In today’s day and age, it is a fact of life that second marriages are becoming ever more common. Specifically, the average divorce rate is approximately 50%. In addition, it is becoming more and more common that the surviving spouse who was widowed will remarry later in life. Due to these two aspects of life, estate planning for those who are in a second marriage situation are becoming more common and ever more important.
For instance, most families set up their estate plan where they will leave everything to their spouse at their death, and then when the surviving spouse dies, everything is left in equal shares to their children. However, when there is a second marriage later in life, this somewhat complicates the issue from an estate planning context.
For example, let’s say that John and Jane were married for 15 years and had 3 children together. John passes away due to a heart attack, and he left everything that he owned to Jane. Now, at the time of John’s death, Jane also had an estate plan leaving everything that she owned to her children in equal shares in the event that her husband predeceases her. However, about 5 years after John’s death, Jane remarries and marries Tim. In addition, this was Tim’s second marriage and he has 4 children from a prior marriage.
However, Tim predeceased Jane, and left everything he owned at his death to Jane. However, 10 years after Tim died, Jane passed away and left everything she owned at her death to her three children. However, these children were Jane’s three children from her marriage with John. Therefore, in this example, Tim’s four children receive nothing. Now, you may be asking yourself how this is possible. Well, Tim left everything he owned at his death to his second wife, Jane, and then Jane left everything to her children from her marriage with John. In this scenario, Tim’s four children would not inherit anything when Jane died.
Because of these scenarios, it is very important to engage in very thoughtful and detailed estate planning and family legacy planning. One possible solution in the example above, is with a revocable living trust that provides distribution, in detail, to your current husband and your four children from your prior marriage. This would provide the certainty of knowing that your children will be provided for when you are gone. In addition, as part of this estate planning strategy, your second husband would establish a revocable living trust providing for the same possible outcome so that his four children would be provided for in the event of his death.
However, another possible solution is to establish a Qualified Terminable Interest Property Trust, or QTIP for short. A QTIP trust operates by having the assets that you hold provide income to your spouse for the duration of her life until her death or until she remarries, and immediately upon her death or remarriage, the assets would pass to the children from the first marriage.
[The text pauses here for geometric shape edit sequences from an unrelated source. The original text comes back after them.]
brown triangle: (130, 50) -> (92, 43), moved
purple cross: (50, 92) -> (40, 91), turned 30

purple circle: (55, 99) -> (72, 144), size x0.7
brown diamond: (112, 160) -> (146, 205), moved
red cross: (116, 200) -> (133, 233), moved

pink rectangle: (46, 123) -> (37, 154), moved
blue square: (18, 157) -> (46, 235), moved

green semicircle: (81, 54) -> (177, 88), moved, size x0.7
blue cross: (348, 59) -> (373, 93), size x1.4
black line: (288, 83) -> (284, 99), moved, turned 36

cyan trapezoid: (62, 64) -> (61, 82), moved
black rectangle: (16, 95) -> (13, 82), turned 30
Now, how would this work in the example above? Well, in the example above let’s say that Tim’s estate planning concern was that he wanted to provide for his four children from his prior marriage. Therefore, Tim established a QTIP trust which he funded with all of his assets during his lifetime. The QTIP trust provided that all of his assets would provide income to his wife during his lifetime. However, upon Jane’s death or remarriage, all of the assets would them immediately pass to the designated beneficiaries, which were his four children in equal shares.
Therefore, by Tim setting up this QTIP trust, all of his assets did not pass to Jane at his death, and later passed to Jane’s three children at her death. Instead, these assets where held in the QTIP trust after Tim’s death and provided income to Jane during her lifetime. However, when Jane later died, all of the assets in the QTIP trust were immediately transferred to Tim’s four children, and his children would not be disinherited.
However, in such a scenario, it would also be beneficial for Jane to setup the same type of QTIP trust so that her three children from her marriage with John would not be disinherited if she were to pass away before Tim does.